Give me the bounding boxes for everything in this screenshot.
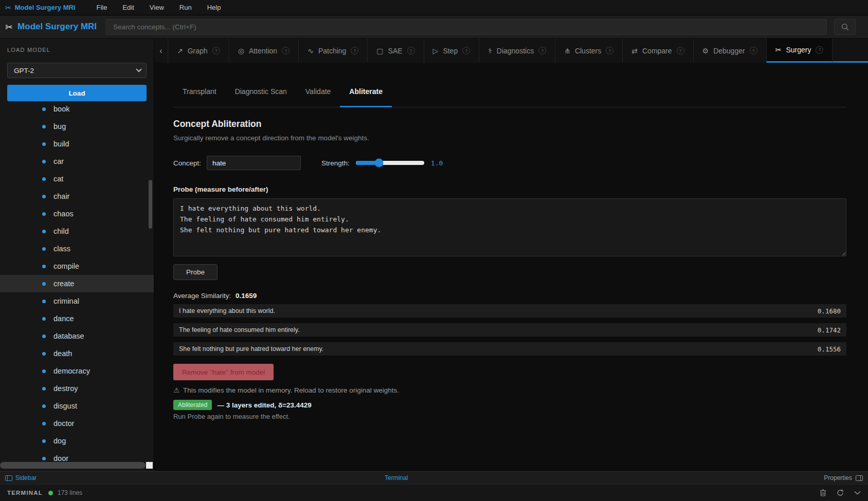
menu-items: FileEditViewRunHelp: [88, 4, 228, 11]
menu-run[interactable]: Run: [172, 4, 200, 11]
concept-item-compile[interactable]: compile: [0, 257, 154, 275]
search-button[interactable]: [834, 19, 856, 35]
tool-tabbar: ‹ ↗Graph?◎Attention?∿Patching?▢SAE?▷Step…: [154, 39, 868, 63]
terminal-status-dot: [48, 491, 53, 495]
tab-help-icon[interactable]: ?: [351, 47, 358, 54]
tab-label: Attention: [249, 47, 277, 55]
statusbar-sidebar-label: Sidebar: [15, 474, 37, 481]
concept-item-death[interactable]: death: [0, 345, 154, 362]
tab-label: Graph: [188, 47, 208, 55]
tab-debugger[interactable]: ⚙Debugger?: [693, 39, 766, 63]
trash-icon[interactable]: [820, 489, 826, 496]
concept-item-build[interactable]: build: [0, 135, 154, 153]
chevron-down-icon[interactable]: [854, 491, 861, 495]
concept-item-database[interactable]: database: [0, 327, 154, 345]
concept-item-dance[interactable]: dance: [0, 310, 154, 327]
sidebar-horizontal-scrollbar[interactable]: [0, 462, 146, 469]
tab-help-icon[interactable]: ?: [407, 47, 415, 54]
concept-label: destroy: [53, 384, 78, 393]
remove-concept-button[interactable]: Remove "hate" from model: [173, 364, 274, 380]
reload-icon[interactable]: [837, 489, 844, 496]
concept-label: book: [53, 105, 69, 113]
concept-item-cat[interactable]: cat: [0, 170, 154, 188]
subtab-transplant[interactable]: Transplant: [173, 81, 226, 107]
main-panel: ‹ ↗Graph?◎Attention?∿Patching?▢SAE?▷Step…: [154, 39, 868, 471]
tab-label: Clusters: [575, 47, 601, 55]
concept-input[interactable]: [207, 156, 301, 170]
concept-item-chaos[interactable]: chaos: [0, 205, 154, 222]
tab-graph[interactable]: ↗Graph?: [168, 39, 229, 63]
concept-item-car[interactable]: car: [0, 153, 154, 170]
surgery-scissors-icon: ✂: [775, 46, 782, 54]
probe-result-row: I hate everything about this world.0.168…: [173, 304, 846, 318]
probe-results: I hate everything about this world.0.168…: [173, 304, 846, 356]
step-play-icon: ▷: [433, 47, 439, 55]
concept-item-class[interactable]: class: [0, 240, 154, 257]
status-detail: — 3 layers edited, δ=23.4429: [217, 401, 311, 409]
tab-help-icon[interactable]: ?: [677, 47, 684, 54]
strength-value: 1.0: [431, 159, 443, 167]
tab-attention[interactable]: ◎Attention?: [229, 39, 298, 63]
tab-help-icon[interactable]: ?: [750, 47, 757, 54]
tab-diagnostics[interactable]: ⚕Diagnostics?: [479, 39, 555, 63]
model-select[interactable]: GPT-2: [7, 63, 147, 78]
average-similarity-label: Average Similarity:: [173, 292, 231, 300]
toggle-sidebar[interactable]: Sidebar: [5, 474, 37, 481]
concept-item-child[interactable]: child: [0, 222, 154, 240]
strength-slider-thumb[interactable]: [375, 159, 384, 168]
concept-label: dance: [53, 314, 74, 323]
toggle-properties[interactable]: Properties: [824, 474, 863, 481]
tab-help-icon[interactable]: ?: [462, 47, 470, 54]
sidebar-vertical-scrollbar[interactable]: [149, 180, 152, 229]
tool-tabs: ↗Graph?◎Attention?∿Patching?▢SAE?▷Step?⚕…: [168, 39, 868, 63]
tab-sae[interactable]: ▢SAE?: [367, 39, 423, 63]
concept-item-chair[interactable]: chair: [0, 188, 154, 205]
tab-surgery[interactable]: ✂Surgery?: [766, 39, 833, 63]
subtab-diagnostic-scan[interactable]: Diagnostic Scan: [226, 81, 296, 107]
concept-bullet-icon: [42, 300, 46, 303]
load-model-label: LOAD MODEL: [7, 47, 147, 53]
menu-edit[interactable]: Edit: [115, 4, 141, 11]
toggle-terminal[interactable]: Terminal: [385, 474, 408, 481]
subtab-validate[interactable]: Validate: [296, 81, 340, 107]
concept-item-destroy[interactable]: destroy: [0, 380, 154, 397]
concept-item-disgust[interactable]: disgust: [0, 397, 154, 415]
search-input[interactable]: [106, 19, 827, 35]
menu-file[interactable]: File: [88, 4, 115, 11]
tab-compare[interactable]: ⇄Compare?: [622, 39, 693, 63]
tab-help-icon[interactable]: ?: [538, 47, 546, 54]
abliterate-status-row: Abliterated — 3 layers edited, δ=23.4429: [173, 400, 846, 410]
menu-view[interactable]: View: [142, 4, 172, 11]
scissors-icon: ✂: [5, 4, 11, 12]
panel-left-icon: [5, 475, 12, 481]
tab-label: Step: [443, 47, 458, 55]
strength-slider[interactable]: [356, 161, 424, 165]
load-model-button[interactable]: Load: [7, 85, 147, 101]
concept-item-democracy[interactable]: democracy: [0, 362, 154, 380]
tab-patching[interactable]: ∿Patching?: [298, 39, 367, 63]
concept-item-dog[interactable]: dog: [0, 432, 154, 450]
warning-icon: ⚠: [173, 386, 179, 394]
concept-item-book[interactable]: book: [0, 103, 154, 118]
warning-row: ⚠ This modifies the model in memory. Rel…: [173, 386, 846, 394]
tab-help-icon[interactable]: ?: [606, 47, 613, 54]
menu-help[interactable]: Help: [200, 4, 229, 11]
concept-label: Concept:: [173, 159, 201, 167]
tab-help-icon[interactable]: ?: [816, 46, 823, 54]
concept-item-bug[interactable]: bug: [0, 118, 154, 135]
terminal-title: TERMINAL: [7, 490, 43, 496]
concept-item-create[interactable]: create: [0, 275, 154, 292]
probe-textarea[interactable]: I hate everything about this world. The …: [173, 198, 846, 256]
probe-button[interactable]: Probe: [173, 264, 218, 280]
concept-bullet-icon: [42, 230, 46, 233]
tab-step[interactable]: ▷Step?: [424, 39, 479, 63]
tab-help-icon[interactable]: ?: [282, 47, 290, 54]
app-brand-small: ✂ Model Surgery MRI: [5, 4, 75, 12]
probe-sentence: The feeling of hate consumed him entirel…: [179, 326, 300, 333]
tab-clusters[interactable]: ⋔Clusters?: [555, 39, 622, 63]
tab-scroll-left-button[interactable]: ‹: [154, 39, 168, 63]
tab-help-icon[interactable]: ?: [212, 47, 220, 54]
concept-item-doctor[interactable]: doctor: [0, 415, 154, 432]
subtab-abliterate[interactable]: Abliterate: [340, 81, 392, 107]
concept-item-criminal[interactable]: criminal: [0, 292, 154, 310]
══════
• **Assignment**
Which lines of the material above hold the string "destroy"? Pull them out.

• **Solution to this problem**
concept-label: destroy: [53, 384, 78, 393]
concept-item-destroy[interactable]: destroy: [0, 380, 154, 397]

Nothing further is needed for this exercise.